The proposed algorithm is compared with RF, HMM, and SVM. It obtained good results for training and validation images [21]. Among the four algorithms, KSVM with GRB kernel outperformed with sensitivity of \(99\%\), specificity of \(98\%\), and accuracy of \(98.75\%\). The comparison of various algorithms with the proposed algorithm is shown in Table 5.

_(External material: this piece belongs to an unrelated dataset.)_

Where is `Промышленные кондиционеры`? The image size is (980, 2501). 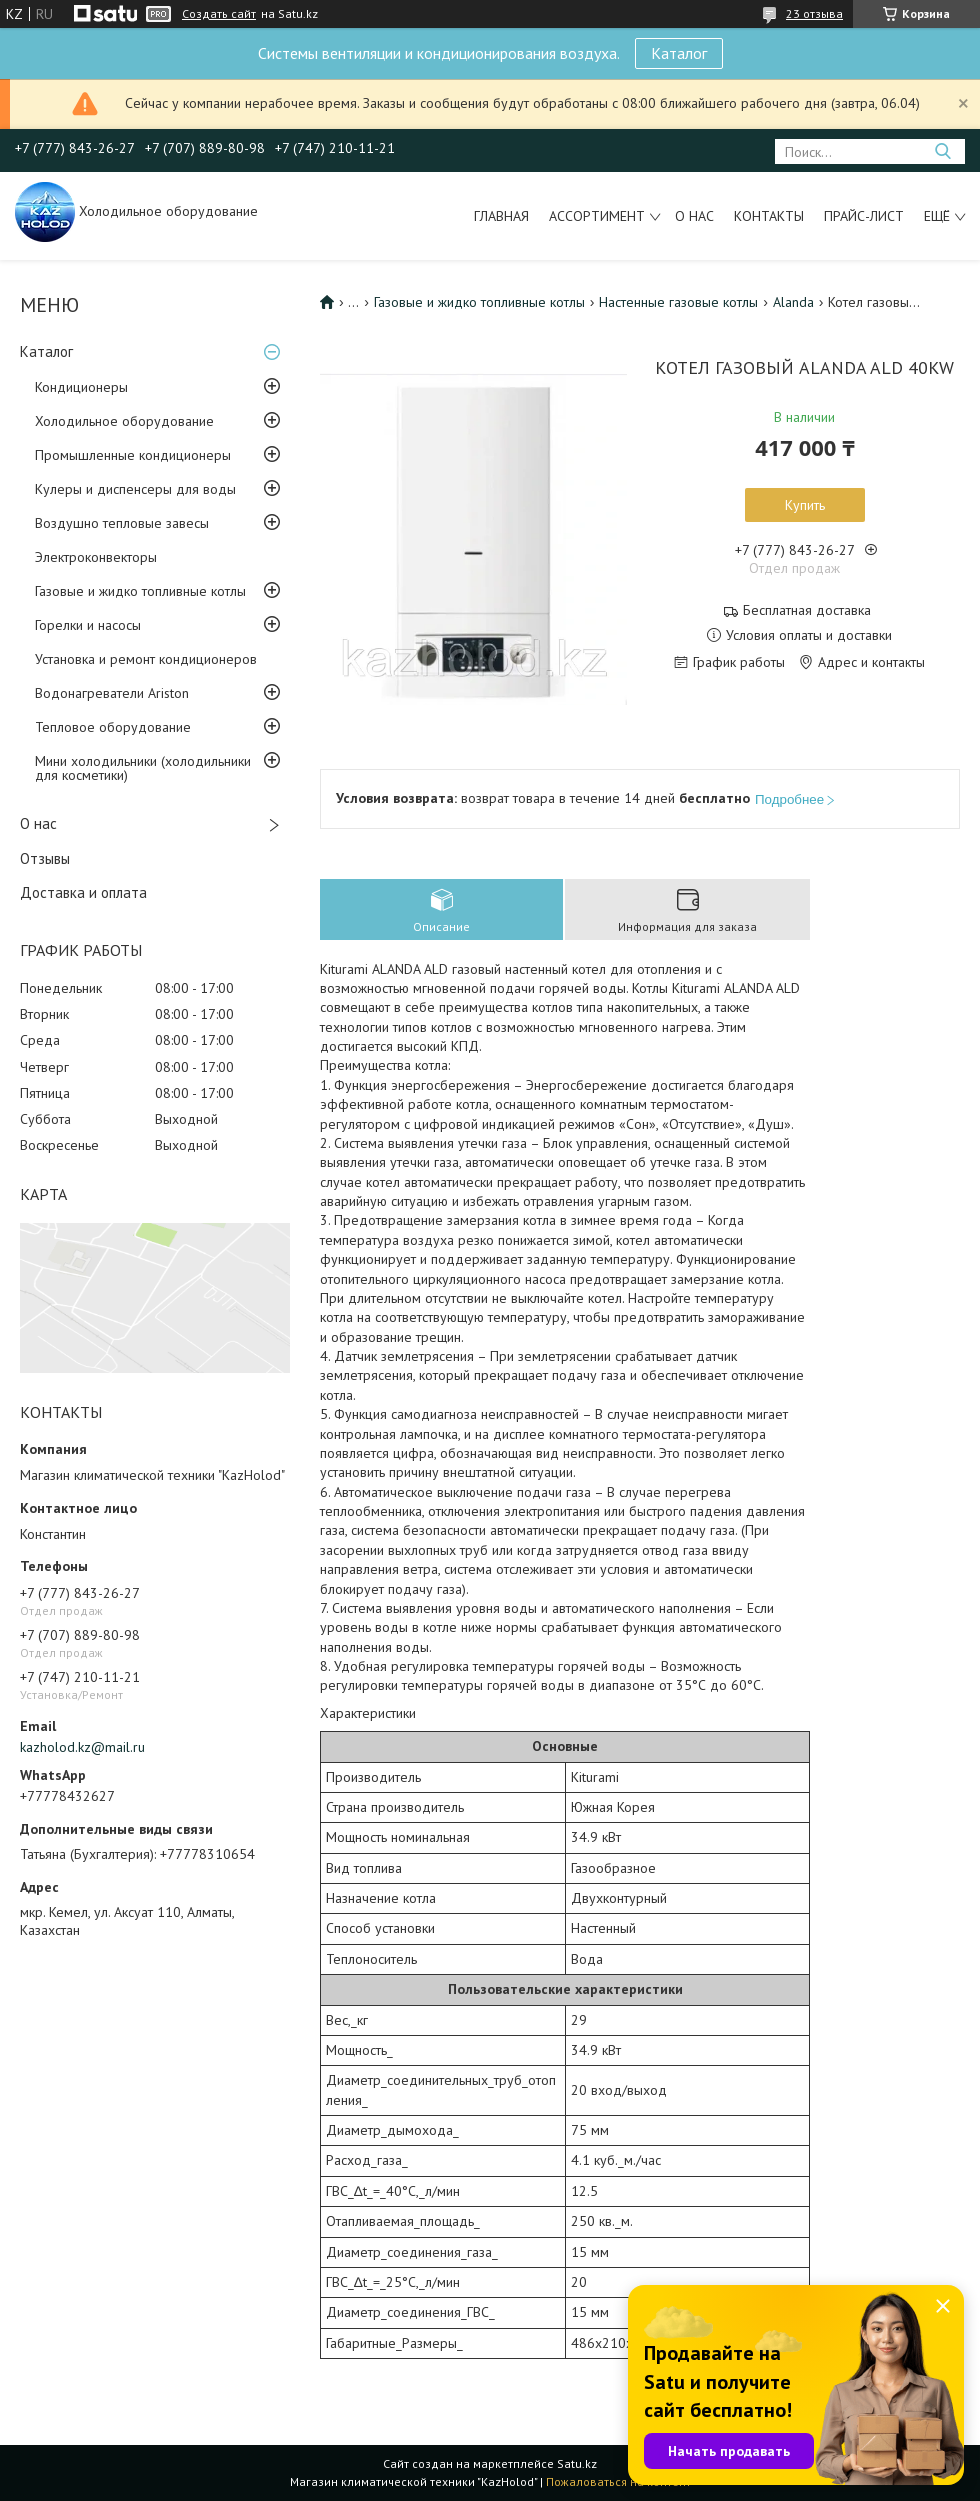 Промышленные кондиционеры is located at coordinates (133, 455).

Table 5 Performance analysis of the proposed algorithm with various classification algorithms

Conclusion

Classification of a benign tumor from sMRI using computer aided diagnosis system remains a challenge. The proposed algorithm successfully classified the tumor images from the dataset. The developed algorithm employs DWT, PCA and KSVM. DWT is used to extracted the statistical features of MR images and PCA is reduced the dimensions of the extracted features. KSVM is used to classify the abnormal MR images. Dot product in SVM is replaced by kernels in KSVM. Three kernels were used to identify the highest classification accuracy. The performance analysis showed that among the three algorithms, GRB kernel achieved \(98\%\) accuracy. The limitation of the proposed algorithm is processing time. KSVM processing time is high compare to SVM. Feature work will focus on reducing processing time.